EXERCISE:
What you return should match every record exactly, with the images removed.
══════════
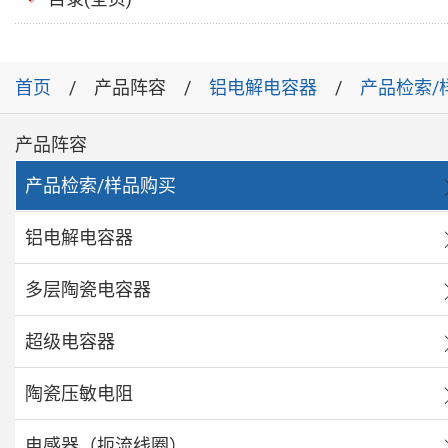
首页
产品阵容
铝电解电容器
产品检索/
产品阵容
产品检索/样品购买
铝电解电容器
多层陶瓷电容器
超级电容器
陶瓷压敏电阻
电感器（扼流线圈）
══════════
ANSWER BELOW:
首页
产品阵容
铝电解电容器
产品检索/
产品阵容
产品检索/样品购买
铝电解电容器
多层陶瓷电容器
超级电容器
陶瓷压敏电阻
电感器（扼流线圈）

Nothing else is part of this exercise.